*** SUPPLIED DATA Section Begins ***
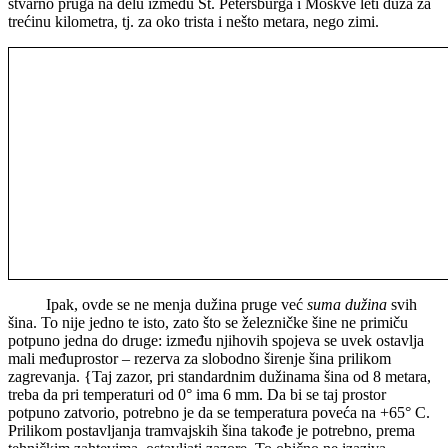
stvarno pruga na delu između St. Petersburga i Moskve leti duža za
trećinu kilometra, tj. za oko trista i nešto metara, nego zimi.
Ipak, ovde se ne menja dužina pruge već
suma dužina
svih
šina. To nije jedno te isto, zato što se železničke šine ne primiču
potpuno jedna do druge: između njihovih spojeva se uvek ostavlja
mali međuprostor – rezerva za slobodno širenje šina prilikom
zagrevanja. {Taj zazor, pri standardnim dužinama šina od 8 metara,
treba da pri temperaturi od 0° ima 6 mm. Da bi se taj prostor
potpuno zatvorio, potrebno je da se temperatura poveća na +65° C.
Prilikom postavljanja tramvajskih šina takođe je potrebno, prema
*** SUPPLIED DATA Section Ends ***
* _PROBLEM TO WORK ON_:
From the line containing "potpuno jedna do" through the final line of the listing above, retype every line exactly; leave out everything else.

* _TASK OUTPUT_:
potpuno jedna do druge: između njihovih spojeva se uvek ostavlja
mali međuprostor – rezerva za slobodno širenje šina prilikom
zagrevanja. {Taj zazor, pri standardnim dužinama šina od 8 metara,
treba da pri temperaturi od 0° ima 6 mm. Da bi se taj prostor
potpuno zatvorio, potrebno je da se temperatura poveća na +65° C.
Prilikom postavljanja tramvajskih šina takođe je potrebno, prema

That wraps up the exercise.